TBILISI - Perdana Menteri Georgia Irakli Kobakhidze mengatakan pada Sabtu bahwa negara tidak akan mengizinkan revolusi terjadi, setelah protes terhadap pembekuan tiba-tiba pemerintahnya minggu ini dalam proses aksesi Uni Eropa.
Partai Dreams Georgia milik Kobakhidze mengatakan pada hari Kamis bahwa mereka menghentikan perundingan aksesi Uni Eropa selama empat tahun ke depan atas apa yang disebutnya sebagai "pemerasan" blok tersebut terhadap Georgia, yang secara tiba-tiba membalikkan tujuan nasional yang telah lama ada.
Keanggotaan UE sangat populer di Georgia, dengan jajak pendapat yang secara konsisten menunjukkan dukungan publik yang kuat.
Pembekuan perundingan aplikasi telah disambut dengan kemarahan yang meluas di negara tersebut, yang memiliki tujuan keanggotaan UE yang tertulis dalam konstitusinya.

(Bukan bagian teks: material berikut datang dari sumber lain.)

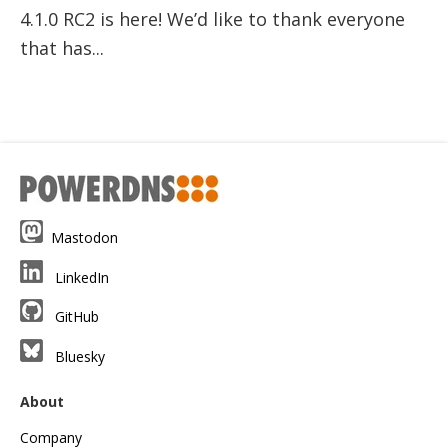
4.1.0 RC2 is here! We’d like to thank everyone
that has...
Mastodon
LinkedIn
GitHub
Bluesky
About
Company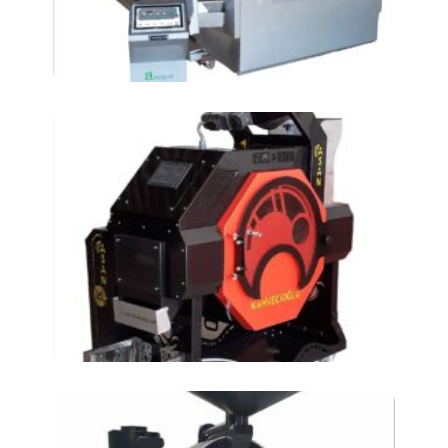
roasting machine AT-
150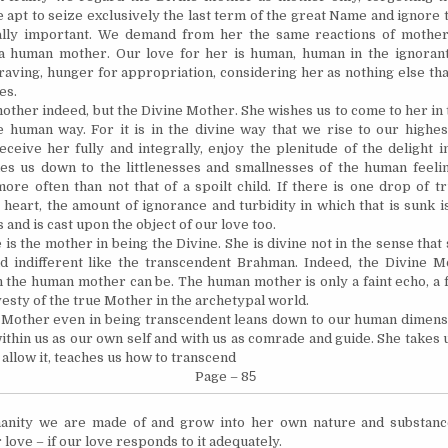
e apt to seize ex­clusively the last term of the great Name and ignore
ally important. We demand from her the same reactions of mother
a human mother. Our love for her is human, human in the ignorant
raving, hunger for appropriation, considering her as nothing else th
es.
mother indeed, but the Divine Mother. She wishes us to come to her in
e human way. For it is in the divine way that we rise to our highe
eceive her fully and integrally,
enjoy
the plenitude of the delight i
es us down to the littlenesses and smallnesses of the human feel
ore often than not that of a spoilt child. If there is one drop of t
 heart, the amount of ignorance and turbidity in which that is sunk i
 and is cast upon the object of our love too.
 is the mother in being the Divine. She is divine not in the sense that 
nd indifferent like the transcendent Brahman. Indeed, the Divine 
 the human mother can be. The human mother is only a faint echo, a f
vesty of the true Mother in the archetypal world.
 Mother even in being transcendent leans down to our human dimen
within us as our own self and with us as comrade and guide. She takes 
 allow it, teaches us how to transcend
Page – 8
5
manity we are made of and grow into her own nature and substanc
 love – if our love responds to it adequately.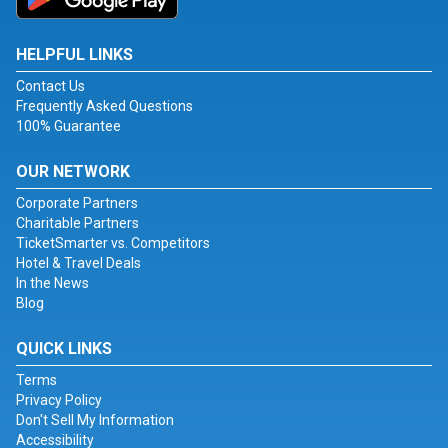
HELPFUL LINKS
Contact Us
Frequently Asked Questions
100% Guarantee
OUR NETWORK
Corporate Partners
Charitable Partners
TicketSmarter vs. Competitors
Hotel & Travel Deals
In the News
Blog
QUICK LINKS
Terms
Privacy Policy
Don't Sell My Information
Accessibility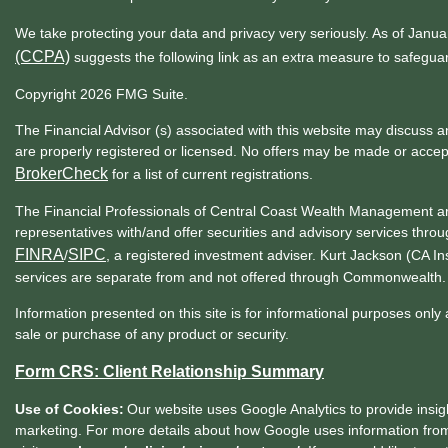
We take protecting your data and privacy very seriously. As of Janu
(CCPA)
suggests the following link as an extra measure to safegua
Copyright 2026 FMG Suite.
The Financial Advisor (s) associated with this website may discuss a
are properly registered or licensed. No offers may be made or accep
BrokerCheck
for a list of current registrations.
The Financial Professionals of Central Coast Wealth Management ar
representatives with/and offer securities and advisory services t
FINRA
SIPC
/
, a registered investment adviser. Kurt Jackson (CA 
services are separate from and not offered through Commonwealth.
Information presented on this site is for informational purposes only 
sale or purchase of any product or security.
Form CRS: Client Relationship Summary
Use of Cookies:
Our website uses Google Analytics to provide insig
marketing. For more details about how Google uses information from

Perdana menteri menuduh penentang penghentian aksesi UE merencanakan revolusi, sejalan dengan protes Maidan Ukraina tahun 2014, yang menggulingkan presiden pro-Rusia.

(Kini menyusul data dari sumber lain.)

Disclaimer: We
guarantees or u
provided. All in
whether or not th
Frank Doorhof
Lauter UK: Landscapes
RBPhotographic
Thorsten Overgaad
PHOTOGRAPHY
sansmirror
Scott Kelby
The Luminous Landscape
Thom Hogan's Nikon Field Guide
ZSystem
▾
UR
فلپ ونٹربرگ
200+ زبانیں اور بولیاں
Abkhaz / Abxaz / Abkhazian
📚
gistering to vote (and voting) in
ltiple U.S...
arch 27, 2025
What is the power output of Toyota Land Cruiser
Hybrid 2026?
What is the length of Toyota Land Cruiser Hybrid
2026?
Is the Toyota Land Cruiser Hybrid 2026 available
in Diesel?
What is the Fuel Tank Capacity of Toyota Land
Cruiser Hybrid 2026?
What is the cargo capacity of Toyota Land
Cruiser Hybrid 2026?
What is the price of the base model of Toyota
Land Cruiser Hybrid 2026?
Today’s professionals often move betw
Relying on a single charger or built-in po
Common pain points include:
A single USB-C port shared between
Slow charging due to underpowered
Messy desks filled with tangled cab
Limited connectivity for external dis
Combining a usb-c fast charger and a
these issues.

"Di Georgia, skenario Maidan tidak dapat diwujudkan. Georgia adalah sebuah negara, dan negara itu tentu saja tidak akan mengizinkan ini," kata Kobakhidze seperti dikutip oleh media Georgia.
Kementerian Dalam Negeri negara itu mengatakan pada hari Sabtu bahwa mereka telah menahan 107 orang di ibu kota Tbilisi semalam selama protes yang melibatkan demonstran yang membangun barikade di sepanjang Jalan Rustaveli, dan melemparkan kembang api ke polisi antihuru-hara, yang menggunakan meriam air dan gas air mata untuk membubarkan mereka.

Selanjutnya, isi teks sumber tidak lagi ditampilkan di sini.